#### [Work order]
Your task is to copy the data exactly while leaving out every picture.

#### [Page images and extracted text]
§ §

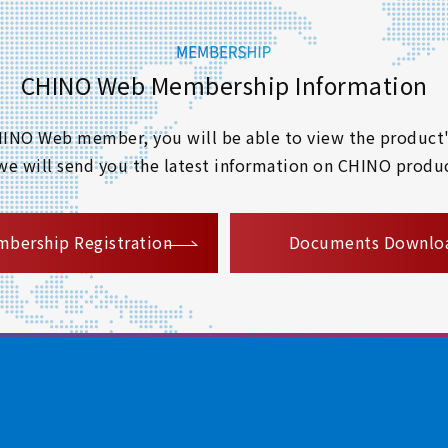
CHINO Web Membership Information
 CHINO Web member, you will be able to view the product'
 we will send you the latest information on CHINO produc
​ ​
bership Registration
Documents Downlo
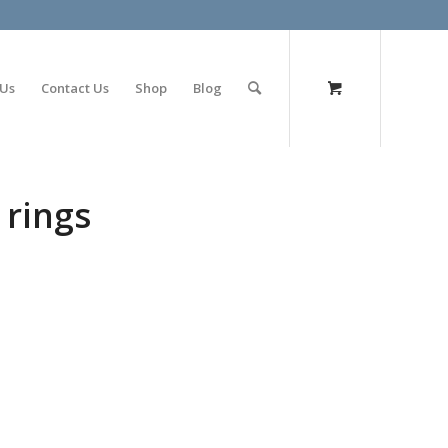
olimp bet
 Us
Contact Us
Shop
Blog
 rings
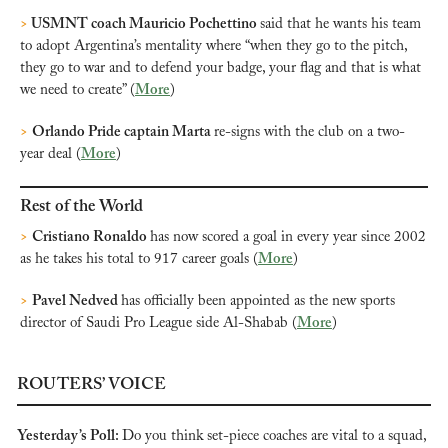
>
 USMNT coach Mauricio Pochettino 
said that he wants his team 
to adopt Argentina’s mentality where “when they go to the pitch, 
they go to war and to defend your badge, your flag and that is what 
we need to create” (
More
)
>
Orlando Pride captain Marta 
re-signs with the club on a two-
year deal (
More
)
Rest of the World
>
Cristiano Ronaldo 
has now scored a goal in every year since 2002 
as he takes his total to 917 career goals (
More
)
>
Pavel Nedved 
has officially been appointed as the new sports 
director of Saudi Pro League side Al-Shabab (
More
)
ROUTERS’ VOICE
Yesterday’s Poll: 
Do you think set-piece coaches are vital to a squad,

§ §

#### [Solution to this task]
CHINO Web Membership Information
 CHINO Web member, you will be able to view the product'
 we will send you the latest information on CHINO produc
​ ​
bership Registration
Documents Downlo
olimp bet
 Us
Contact Us
Shop
Blog
 rings
>
 USMNT coach Mauricio Pochettino 
said that he wants his team 
to adopt Argentina’s mentality where “when they go to the pitch, 
they go to war and to defend your badge, your flag and that is what 
we need to create” (
More
)
>
Orlando Pride captain Marta 
re-signs with the club on a two-
year deal (
More
)
Rest of the World
>
Cristiano Ronaldo 
has now scored a goal in every year since 2002 
as he takes his total to 917 career goals (
More
)
>
Pavel Nedved 
has officially been appointed as the new sports 
director of Saudi Pro League side Al-Shabab (
More
)
ROUTERS’ VOICE
Yesterday’s Poll: 
Do you think set-piece coaches are vital to a squad,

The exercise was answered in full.